Conventional thrust bearings are made by incorporating flanges, at the ends of a radial journal bearing. This provides ease in assembly and has been used successfully for many years. Either teardrop or through grooves on the flange, face andwedge shaped ramps at each parting line allow oil to enter between the shaft and bearing surfaces. However, the surface of the shaft, as well as the vast majority of bearing surfaces, are flat. This flatness makes it more difficult to create and maintain an oil film. As an example; if two gauge blocks have a thin film of oil on them, and are pressed together with a twisting action, the blocks will stick together. This is similar to what happens when a thrust load is applied to the end of a crankshaft and oil squeezes out from between the shaft and bearing surfaces. If that load is excessive, the oil film collapses and the surfaces want to stick together resulting in a wiping action and bearing failure. For this reason, many heavy-duty diesel engines use separate thrust washers with a contoured face to enable them to support higher thrust loads. These thrust washers either have multiple tapered ramps and relatively small flat pads, or they have curved surfaces that follow a sine-wave contour around their circumference.

Recent developments:

In the past few years some new automotive engine designs include the use of contoured thrust bearings to enable them to carry higher thrust loads imposed by some of the newer automatic transmissions. Because it’s not practical to incorporate contoured faces on one piece flanged thrust bearings, these new engine designs use either separate thrust washers or a flanged bearing whichis a three piece assembly.

Cause of failure:

Aside from the obvious causes, such as dirt contamination and misassembly, there are only three common factors which generally cause thrust bearing failures. They are:





      • Poor crankshaft surface finish
      • Misalignment
      • Overloading
Surface finish:

Crankshaft thrust faces are difficult to grind because they are done using the side of the grinding wheel. Grinding marks left on the crankshaft face produce a visual swirl or sunburst pattern with scratches - sometimes crisscrossing - one another in a cross-hatch pattern similar to hone marks on a cylinder wall. If these grinding marks are not completely removed by polishing, they will remove the oil film from the surface of the thrust bearing much like multiple windshield wiper blades. A properly finished crankshaft thrust face should only have very fine polishing marks that go around the thrust surface in a circumferential pattern.

Alignment:

The grinding wheel side face must be dressed periodically to provide a clean, sharp cutting surface. A grinding wheel that does not cut cleanly may create hot spots on the work piece leading to a wavy, out-of-flat surface. The side of the wheel must also be dressed at exactly 90° to its outside diameter, to produce a thrust face that is square to the axis of the main bearing journal. The crankshaft grinding wheel must be fed into the thrust face very slowly and also allowed to "spark out" completely. The machinist should be very careful to only remove minimal stock for a "clean-up" of the crankshaft surface.

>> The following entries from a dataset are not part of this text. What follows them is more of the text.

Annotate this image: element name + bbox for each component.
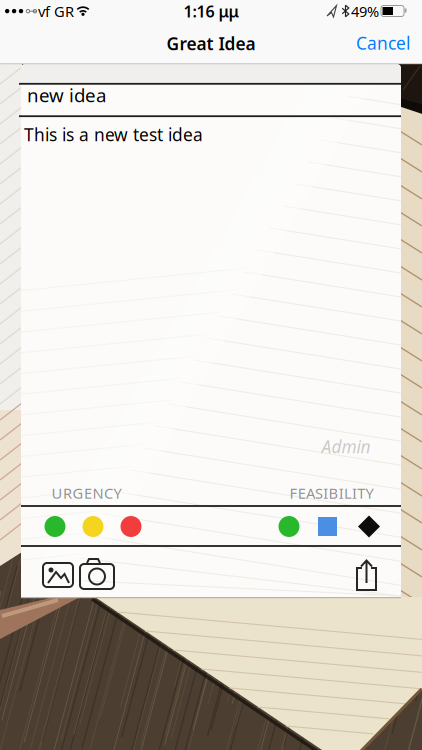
staticText: vf GR <box>38 2 74 21</box>
staticText: URGENCY <box>52 483 122 503</box>
button[interactable]: Share <box>357 560 376 590</box>
staticText: new idea <box>27 82 106 107</box>
button[interactable]: Take photo <box>80 559 114 590</box>
button[interactable]: Easy feasibility <box>278 516 300 537</box>
button[interactable]: Low urgency <box>44 516 66 537</box>
staticText: Great Idea <box>166 32 256 55</box>
staticText: 1:16 μμ <box>184 1 238 22</box>
button[interactable]: Hard feasibility <box>358 516 380 538</box>
button[interactable]: High urgency <box>120 516 142 537</box>
staticText: This is a new test idea <box>24 123 203 146</box>
staticText: Admin <box>322 435 370 458</box>
button[interactable]: Medium urgency <box>82 516 104 537</box>
button[interactable]: Cancel <box>356 32 410 54</box>
button[interactable]: Add photo from library <box>43 563 73 587</box>
staticText: Cancel <box>356 32 410 54</box>
staticText: FEASIBILITY <box>290 483 374 503</box>
staticText: 49% <box>351 2 379 21</box>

In most instances a remanufactured crankshaft does not require grinding of the thrust face(s), so the grinding wheel will not even contact them. Oversize thrust bearings do exist. Some main bearing sets are supplied only with an additional thickness thrust bearing. In most of those instances, additional stock removal from the crankshaft thrust face surface may be required. Crankshaft end float should be calculated and determined before grinding additional material from the thrust face.

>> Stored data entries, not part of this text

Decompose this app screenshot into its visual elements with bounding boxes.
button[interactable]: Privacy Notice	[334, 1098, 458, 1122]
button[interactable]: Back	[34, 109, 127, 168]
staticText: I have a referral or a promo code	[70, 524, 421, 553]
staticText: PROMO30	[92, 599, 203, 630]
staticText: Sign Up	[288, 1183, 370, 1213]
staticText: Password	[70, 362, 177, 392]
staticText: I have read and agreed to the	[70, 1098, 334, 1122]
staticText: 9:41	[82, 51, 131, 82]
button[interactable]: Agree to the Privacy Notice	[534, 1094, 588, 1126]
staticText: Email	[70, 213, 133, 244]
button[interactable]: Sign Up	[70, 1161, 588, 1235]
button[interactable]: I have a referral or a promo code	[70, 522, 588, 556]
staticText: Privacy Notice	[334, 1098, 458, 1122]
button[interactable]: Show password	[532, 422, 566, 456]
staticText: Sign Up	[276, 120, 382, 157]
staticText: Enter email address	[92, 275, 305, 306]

Crankshaft grinding wheels are not specifically designed for use of the wheel side for metal removal. Grinding crankshaft thrust faces requires detailed attention during the procedure and repeated wheel dressings may be required. Maintaining sufficient coolant between the grinding wheel and thrust surface must be attained to prevent stone loading and "burn" spots on the thrust surface. All thrust surface grinding should end in a complete "spark out" before the grinding wheel is moved away from the area being ground. Following the above procedures with care should also maintain a thrust surface that is 90° to the crankshaft centerline.

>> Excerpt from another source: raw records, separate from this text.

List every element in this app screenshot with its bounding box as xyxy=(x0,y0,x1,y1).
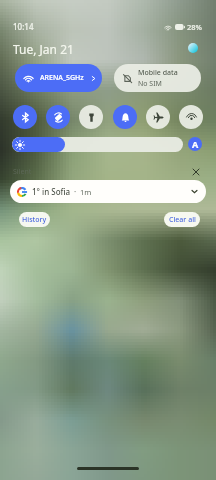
staticText: 10:14 xyxy=(13,21,34,32)
button[interactable]: Brightness xyxy=(12,137,183,152)
button[interactable]: Auto brightness xyxy=(188,137,202,151)
staticText: A xyxy=(192,138,199,150)
button[interactable]: Bluetooth xyxy=(13,105,37,129)
staticText: ARENA_5GHz xyxy=(40,73,84,83)
staticText: Clear all xyxy=(169,215,196,225)
staticText: Tue, Jan 21 xyxy=(13,41,74,57)
button[interactable]: Clear all notifications xyxy=(190,166,202,178)
button[interactable]: History xyxy=(19,212,50,227)
button[interactable]: Auto rotate xyxy=(46,105,70,129)
button[interactable]: Clear all xyxy=(164,212,200,227)
staticText: No SIM xyxy=(138,79,162,89)
staticText: 1° in Sofia xyxy=(32,186,71,197)
button[interactable]: Mobile data xyxy=(114,64,201,92)
button[interactable]: ARENA_5GHz xyxy=(15,64,102,92)
staticText: · xyxy=(74,186,77,197)
staticText: Silent xyxy=(13,167,32,177)
button[interactable]: Airplane mode xyxy=(146,105,170,129)
staticText: 28% xyxy=(187,22,202,32)
button[interactable]: Account xyxy=(188,43,198,53)
staticText: History xyxy=(22,215,47,225)
staticText: Mobile data xyxy=(138,68,178,78)
button[interactable]: Flashlight xyxy=(79,105,103,129)
button[interactable]: Notifications xyxy=(113,105,137,129)
staticText: 1m xyxy=(80,187,92,197)
button[interactable]: Hotspot xyxy=(179,105,203,129)
button[interactable]: 1° in Sofia xyxy=(10,180,206,203)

When assembling thrust bearings:






      • Tighten main cap bolts to approximately 10 to 15 ft.lb. to seat bearings, then loosen.
      • Tap main cap toward rear of engine with a soft faced hammer.
      • Tighten main cap bolts, finger tight.
      • Using a bar, force the crankshaft as far forward in the block as possible to align the bearing rear thrust faces.
      • While holding shaft in forward position, tighten main cap bolts to 10 to 15 ft.lbs.
      • Complete tightening main cap bolts to specifications in 2 or 3 equal steps.
The above procedure should align the bearing thrust faces with the crankshaft to maximize the amount of bearing area in contact for load carrying.

Loading:

A number of factors may contribute to wear and overloading of a thrust bearing, such as:

1. Poor crankshaft surface finish.

2. Poor crankshaft surface geometry.

3. External overloading due to.

a) Excessive Torque converter pressure.

b) Improper throw out bearing adjustment.

c) Riding the clutch pedal.

d) Excessive rearward crankshaft load pressure due to a malfunctioning front mounted accessory drive.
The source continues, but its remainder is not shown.